"Blockade geht zur Lasten der Tiere" Tierwohllabel: Klöckner erhebt schwere Vorwürfe gegen Kritiker

Von Dirk Fisser, Tobias Schmidt | 06.07.2019, 04:22 Uhr

Im Streit um das geplante staatliche Tierwohllabel meldet sich jetzt Bundesagrarministerin Julia Klöckner (CDU) zu Wort. Sie macht den Kritikern ihrer Pläne - darunter neben SPD und CSU auch CDU-Politiker - schwere Vorwürfe.

Klöckner teilte unserer Redaktion mit: „Es gibt Kreise, die wollten von Anfang an nicht mehr als bisher fürs Tierwohl tun, die freuen sich natürlich über jede Blockade und hoffen insgeheim darauf, dass wir mit einem wie jetzt geforderten verpflichtenden Tierwohlkennzeichnen vielleicht sogar in Brüssel scheitern.“ Die EU-Kommission werde ein Pflichtlabel nicht akzeptieren, betonte die Ministerin erneut.

Kommission: Es muss freiwillig sein

Eine Sprecherin der Kommission bestätigte auf Anfrage unserer Redaktion: Das deutsche Label müsste auf freiwilliger Basis eingeführt werden, solange es keine einheitliche europaweite Regelung gibt.

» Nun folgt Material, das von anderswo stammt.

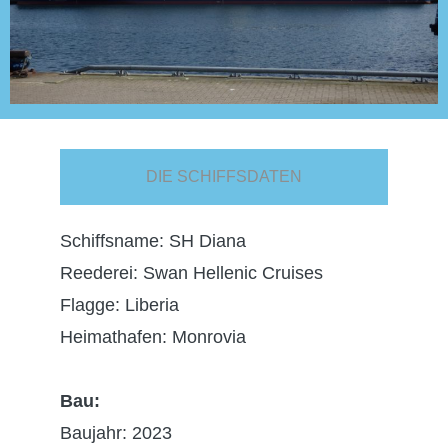
DIE SCHIFFSDATEN
Schiffsname: SH Diana
Reederei: Swan Hellenic Cruises
Flagge: Liberia
Heimathafen: Monrovia
Bau:
Baujahr: 2023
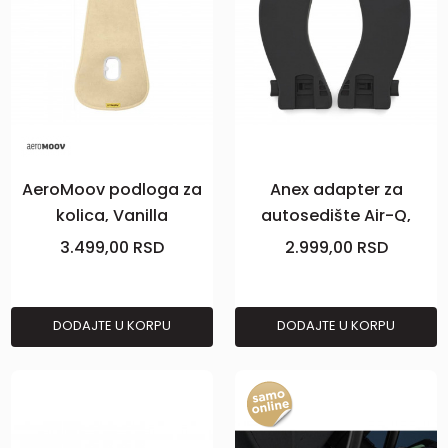
AeroMoov podloga za
Anex adapter za
kolica, Vanilla
autosedište Air-Q,
black
3.499,00
RSD
2.999,00
RSD
DODAJTE U KORPU
DODAJTE U KORPU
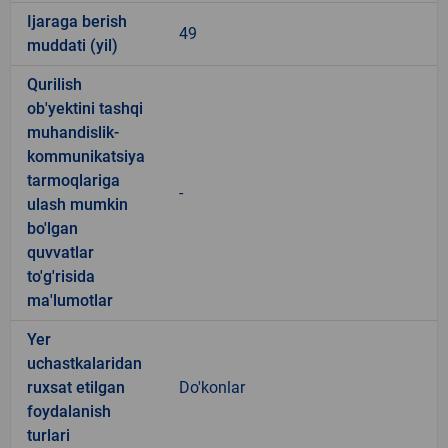
Ijaraga berish
49
muddati (yil)
Qurilish
ob'yektini tashqi
muhandislik-
kommunikatsiya
tarmoqlariga
-
ulash mumkin
bo'lgan
quvvatlar
to'g'risida
ma'lumotlar
Yer
uchastkalaridan
ruxsat etilgan
Do'konlar
foydalanish
turlari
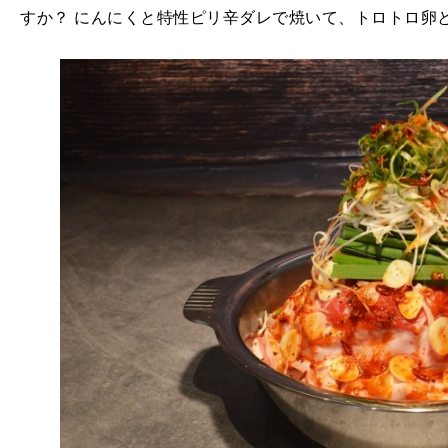
すか？ にんにくと特性ピリ辛ダレで焼いて、トロトロ卵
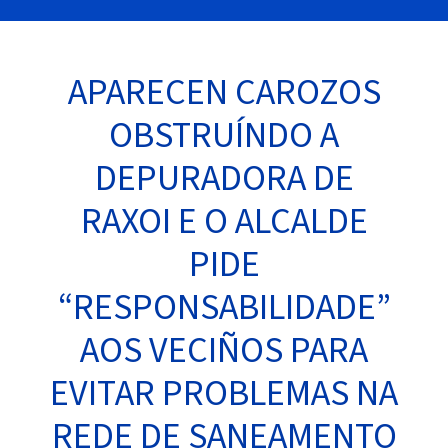
APARECEN CAROZOS
OBSTRUÍNDO A
DEPURADORA DE
RAXOI E O ALCALDE
PIDE
“RESPONSABILIDADE”
AOS VECIÑOS PARA
EVITAR PROBLEMAS NA
REDE DE SANEAMENTO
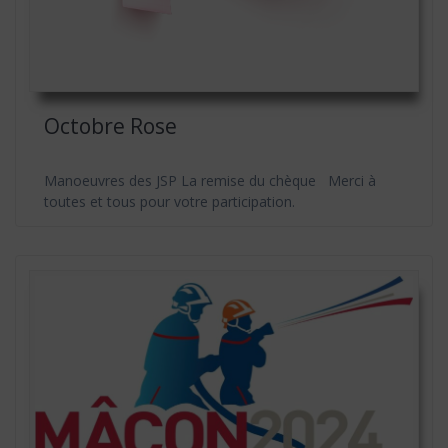
Octobre Rose
Manoeuvres des JSP La remise du chèque Merci à
toutes et tous pour votre participation.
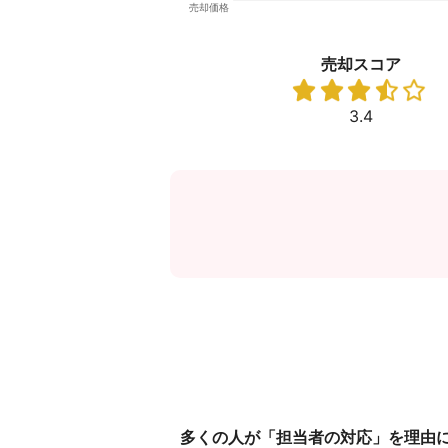
売却スコア
3.4
多くの人が「担当者の対応」を理由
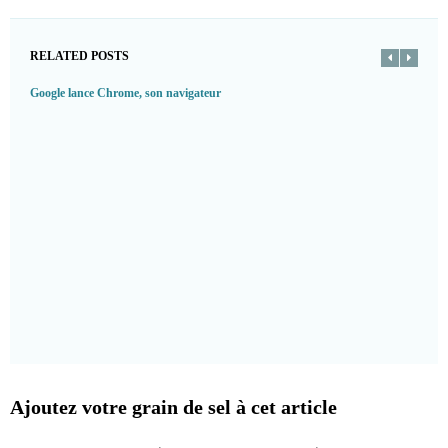
RELATED POSTS
Google lance Chrome, son navigateur
Ajoutez votre grain de sel à cet article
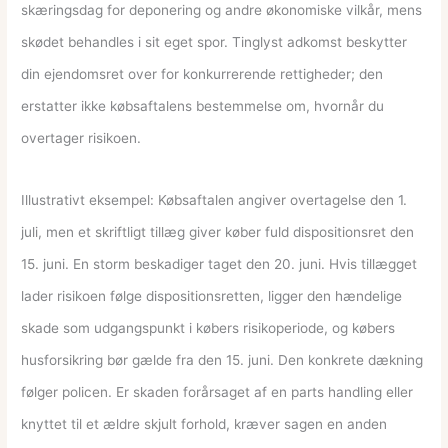
skæringsdag for deponering og andre økonomiske vilkår, mens
skødet behandles i sit eget spor. Tinglyst adkomst beskytter
din ejendomsret over for konkurrerende rettigheder; den
erstatter ikke købsaftalens bestemmelse om, hvornår du
overtager risikoen.
Illustrativt eksempel: Købsaftalen angiver overtagelse den 1.
juli, men et skriftligt tillæg giver køber fuld dispositionsret den
15. juni. En storm beskadiger taget den 20. juni. Hvis tillægget
lader risikoen følge dispositionsretten, ligger den hændelige
skade som udgangspunkt i købers risikoperiode, og købers
husforsikring bør gælde fra den 15. juni. Den konkrete dækning
følger policen. Er skaden forårsaget af en parts handling eller
knyttet til et ældre skjult forhold, kræver sagen en anden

Klöckner verteidigte daher ihren Plan, mit einer freiwilligen Kennzeichnung zunächst für Schweine zu starten.

Die Kriterien seien gemeinsam mit den Regierungsparteien ausgearbeitet worden, betonte sie. „Nun wird blockiert unter einem Vorwand, der am Ende zu Lasten der Tiere geht.“ Wer ein national verpflichtendes Tierwohllabel fordere, der spiele aber nicht nur auf Zeit, „der nimmt das Scheitern bewusst in Kauf“, so Klöckner.

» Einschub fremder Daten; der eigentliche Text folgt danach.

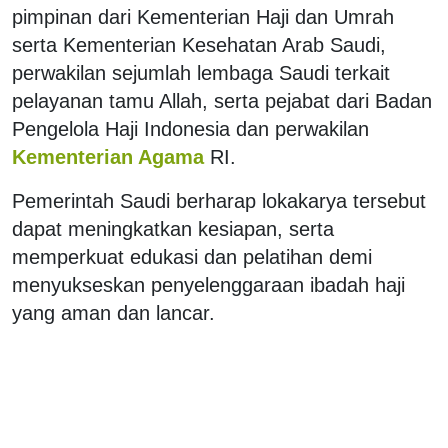
pimpinan dari Kementerian Haji dan Umrah
serta Kementerian Kesehatan Arab Saudi,
perwakilan sejumlah lembaga Saudi terkait
pelayanan tamu Allah, serta pejabat dari Badan
Pengelola Haji Indonesia dan perwakilan
Kementerian Agama
RI.
Pemerintah Saudi berharap lokakarya tersebut
dapat meningkatkan kesiapan, serta
memperkuat edukasi dan pelatihan demi
menyukseskan penyelenggaraan ibadah haji
yang aman dan lancar.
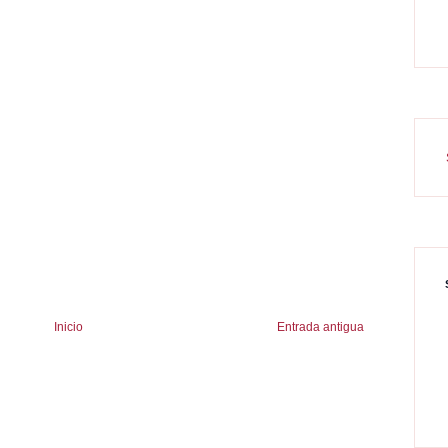
Inicio
Entrada antigua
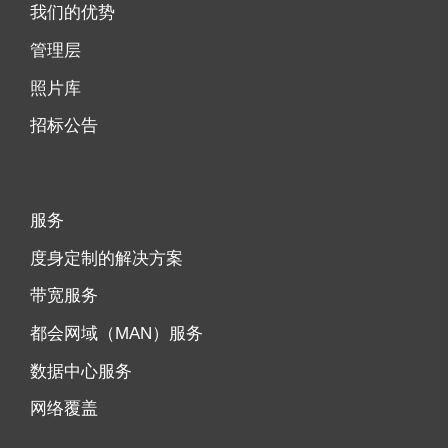
我们的优势
管理层
照片库
招标公告
服务
度身定制的解决方案
带宽服务
都会网域（MAN）服务
数据中心服务
网络覆盖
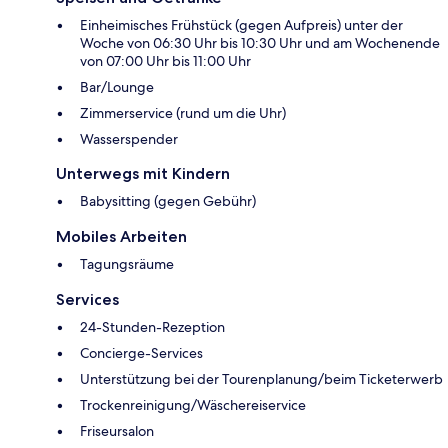
Einheimisches Frühstück (gegen Aufpreis) unter der
Woche von 06:30 Uhr bis 10:30 Uhr und am Wochenende
von 07:00 Uhr bis 11:00 Uhr
Bar/Lounge
Zimmerservice (rund um die Uhr)
Wasserspender
Unterwegs mit Kindern
Babysitting (gegen Gebühr)
Mobiles Arbeiten
Tagungsräume
Services
24-Stunden-Rezeption
Concierge-Services
Unterstützung bei der Tourenplanung/beim Ticketerwerb
Trockenreinigung/Wäschereiservice
Friseursalon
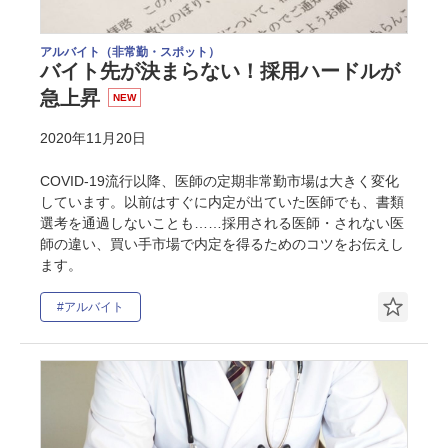
アルバイト（非常勤・スポット）
バイト先が決まらない！採用ハードルが
急上昇
NEW
2020年11月20日
COVID-19流行以降、医師の定期非常勤市場は大きく変化
しています。以前はすぐに内定が出ていた医師でも、書類
選考を通過しないことも……採用される医師・されない医
師の違い、買い手市場で内定を得るためのコツをお伝えし
ます。
#アルバイト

Zuletzt hatten sich die SPD-Bundestagsfraktion und die CSU-Landesgruppe offen gegen eine freiwillige Kennzeichnung und für ein Pflichtmodell ausgesprochen. Auch aus der CDU gibt es Widerstand. Das Bundesland Niedersachsen hat eine Bundesratsinitiative gestartet, in der ebenfalls ein Pflichtlabel gefordert wird. Niedersachsens Agrarministerin Barbara Otte-Kinast ist Mitglied der CDU.

Umweltministerium stellt sich gegen Gesetz

Innerhalb der Bundesregierung hatte sich dem Vernehmen nach das SPD-geführte Umweltministerium gegen den entsprechenden Gesetzentwurf gestellt und ein Pflichtlabel gefordert. Bevor aber der Bundestag beraten kann, müsste zunächst das Bundeskabinett zustimmen.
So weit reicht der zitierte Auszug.